Gli editori britannici, specialmente quelli che hanno succursali in America, hanno dovuto adottare i metodi di propaganda e di diffusione americani. «In Inghilterra il libro, appunto perché piú letto e diffuso che da noi, esercita un'efficacia formativa ed educativa notevole, e rispecchia piú fedelmente che da noi la vita intellettuale della nazione». In questa vita intellettuale sta avvenendo un mutamento.
Dei volumi pubblicati nel primo trimestre del 1932 (che numericamente sono cresciuti in confronto al 1° trimestre del '31), il romanzo mantiene il primo posto; il secondo posto non è piú dei libri per bambini, ma dei libri pedagogici ed educativi in genere, e c'è un sensibile aumento nelle opere storiche e biografiche e nei volumi di carattere tecnico e scientifico, soprattutto popolare.
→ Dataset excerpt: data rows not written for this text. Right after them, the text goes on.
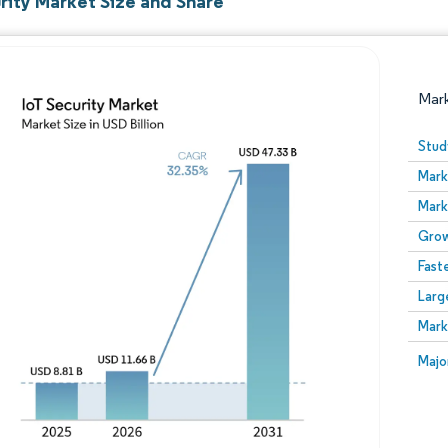
rity Market Size and Share
Mar
Stud
Mark
Mark
Grow
Fast
Larg
Image © Mordor Intelligence. Reuse requires attribution
Mark
Image
Majo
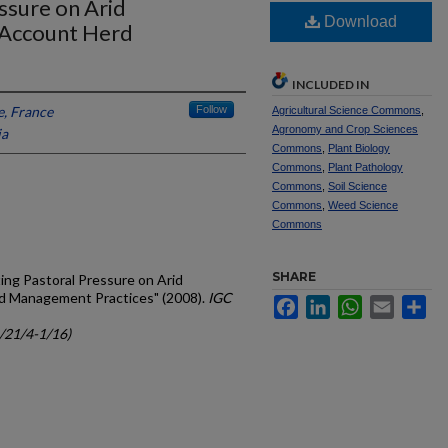
ssure on Arid
Download
 Account Herd
INCLUDED IN
e, France
Follow
Agricultural Science Commons
,
Agronomy and Crop Sciences
ia
Commons
,
Plant Biology
Commons
,
Plant Pathology
Commons
,
Soil Science
Commons
,
Weed Science
Commons
SHARE
ating Pastoral Pressure on Arid
d Management Practices" (2008).
IGC
Facebook
LinkedIn
WhatsApp
Email
Sh
c/21/4-1/16)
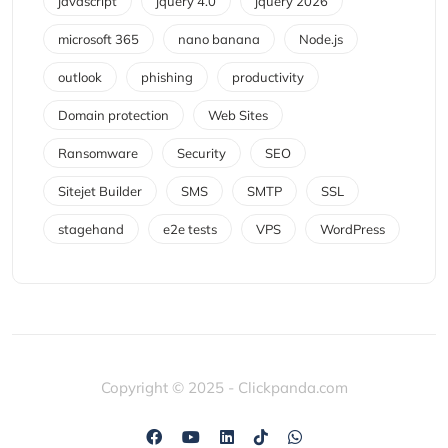
javascript
jquery 4.0
jquery 2026
microsoft 365
nano banana
Node.js
outlook
phishing
productivity
Domain protection
Web Sites
Ransomware
Security
SEO
Sitejet Builder
SMS
SMTP
SSL
stagehand
e2e tests
VPS
WordPress
Copyright © 2025 - Clickpanda.com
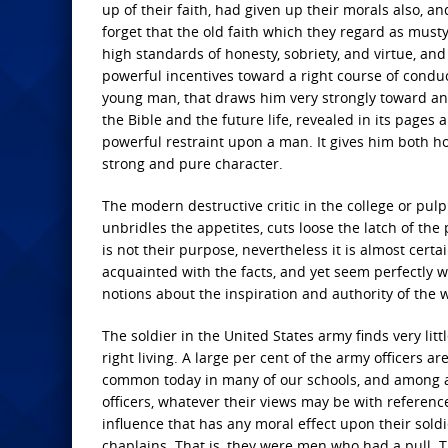
up of their faith, had given up their morals also,
forget that the old faith which they regard as musty 
high standards of honesty, sobriety, and virtue, a
powerful incentives toward a right course of conduc
young man, that draws him very strongly toward an
the Bible and the future life, revealed in its pages 
powerful restraint upon a man. It gives him both h
strong and pure character.
The modern destructive critic in the college or pulpi
unbridles the appetites, cuts loose the latch of t
is not their purpose, nevertheless it is almost cert
acquainted with the facts, and yet seem perfectly wi
notions about the inspiration and authority of the 
The soldier in the United States army finds very littl
right living. A large per cent of the army officers ar
common today in many of our schools, and among a 
officers, whatever their views may be with reference
influence that has any moral effect upon their soldi
chaplains. That is, they were men who had a pull. 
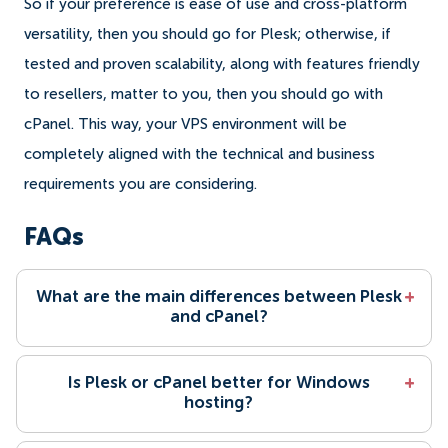
So if your preference is ease of use and cross-platform
versatility, then you should go for Plesk; otherwise, if
tested and proven scalability, along with features friendly
to resellers, matter to you, then you should go with
cPanel. This way, your VPS environment will be
completely aligned with the technical and business
requirements you are considering.
FAQs
What are the main differences between Plesk
+
and cPanel?
Is Plesk or cPanel better for Windows
+
hosting?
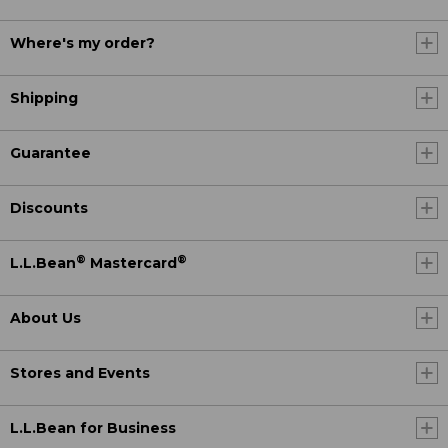
Where's my order?
Shipping
Guarantee
Discounts
®
®
L.L.Bean
Mastercard
About Us
Stores and Events
L.L.Bean for Business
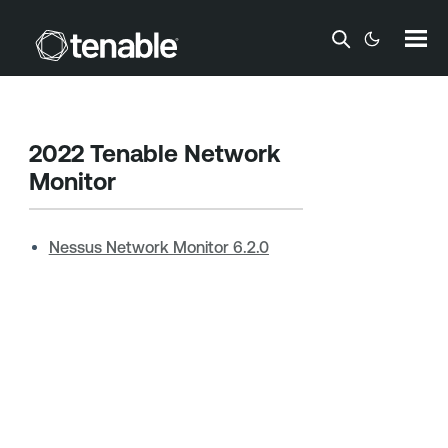
Skip To Main Content
2022
Tenable Network
Monitor
Nessus Network Monitor 6.2.0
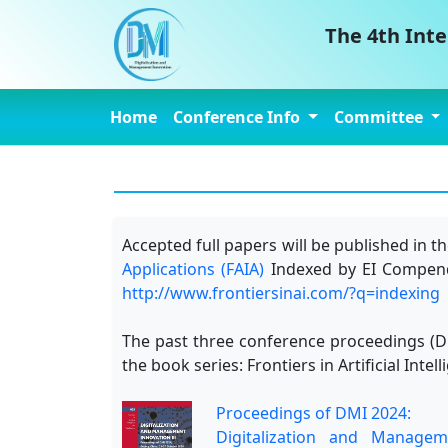
The 4th Int
Home
Conference Info
Committee
Accepted full papers will be published in
Applications (FAIA)
Indexed by EI Compende
http://www.frontiersinai.com/?q=indexing
The past three conference proceedings (DM
the book series: Frontiers in Artificial In
Proceedings of DMI 2024:
Digitalization and Managem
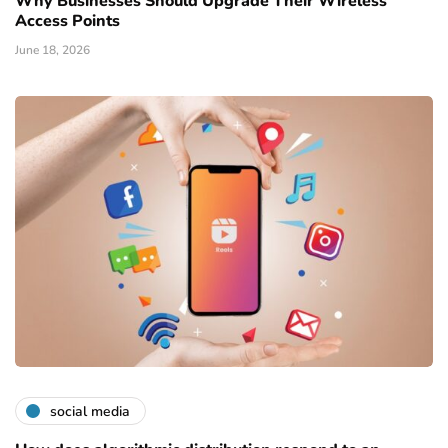
Why Businesses Should Upgrade Their Wireless
Access Points
June 18, 2026
social media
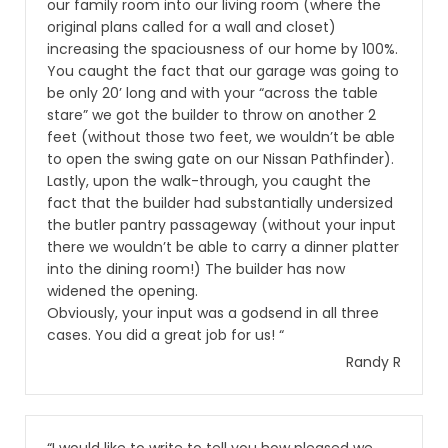
our family room into our living room (where the
original plans called for a wall and closet)
increasing the spaciousness of our home by 100%.
You caught the fact that our garage was going to
be only 20’ long and with your “across the table
stare” we got the builder to throw on another 2
feet (without those two feet, we wouldn’t be able
to open the swing gate on our Nissan Pathfinder).
Lastly, upon the walk-through, you caught the
fact that the builder had substantially undersized
the butler pantry passageway (without your input
there we wouldn’t be able to carry a dinner platter
into the dining room!) The builder has now
widened the opening.
Obviously, your input was a godsend in all three
cases. You did a great job for us! “
Randy R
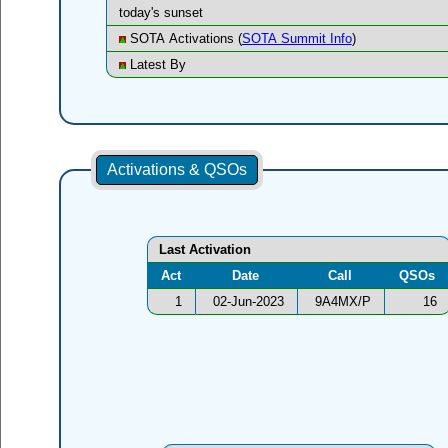
today's sunset
SOTA Activations (
SOTA Summit Info
)
Latest By
Activations & QSOs
Last Activation
Act
Date
Call
QSOs
1
02-Jun-2023
9A4MX/P
16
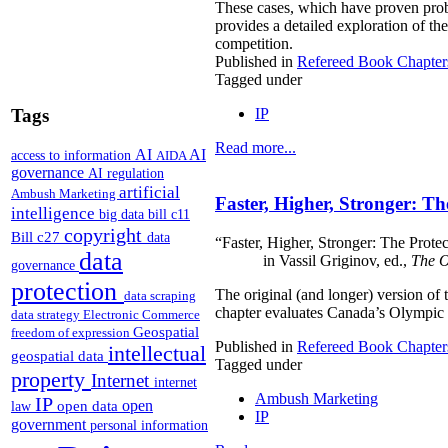
These cases, which have proven probl
provides a detailed exploration of th
competition.
Published in
Refereed Book Chapter
Tagged under
IP
Tags
Read more...
AI
AI
access to information
AIDA
governance
AI regulation
artificial
Ambush Marketing
Faster, Higher, Stronger: 
intelligence
big data
bill c11
copyright
Bill c27
data
“Faster, Higher, Stronger: The Prote
data
in Vassil Griginov, ed.,
The O
governance
protection
The original (and longer) version of
data scraping
chapter evaluates Canada’s Olympic 
data strategy
Electronic Commerce
Geospatial
freedom of expression
Published in
Refereed Book Chapter
intellectual
geospatial data
Tagged under
property
Internet
internet
Ambush Marketing
IP
open
open data
law
IP
government
personal information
Dai volumi inviati alla Fiera Internazionale del Libro a Firenze «noi vediamo che i recenti libri di carattere culturale, sono piú tecnici che educativi, tendono a discutere quistioni scientifiche e aspetti della vita sociale, o a fornire cognizioni pratiche, piú che a formare il carattere».
Gli inglesi e la religione. Da un articolo della «Civiltà Cattolica» del 4 gennaio 1930, L'opera della grazia in una recente conversione dall'anglicanismo, tolgo questa citazione dal libro di Vernon Johnson One Lord, one Faith (Un signore una fede, Londra, Sheed and Ward, 1929; il Johnson è appunto il convertito): «L'inglese medio non pensa quasi mai alla quistione dell'autorità nella sua religione. Egli accetta quella forma d'insegnamento della Chiesa anglicana, in cui è stato allevato, sia anglo-cattolica, sia latitudinarista, sia evangelica, e la segue sino al punto in cui comincia a non soddisfare ai suoi bisogni o viene in conflitto con la sua personale opinione.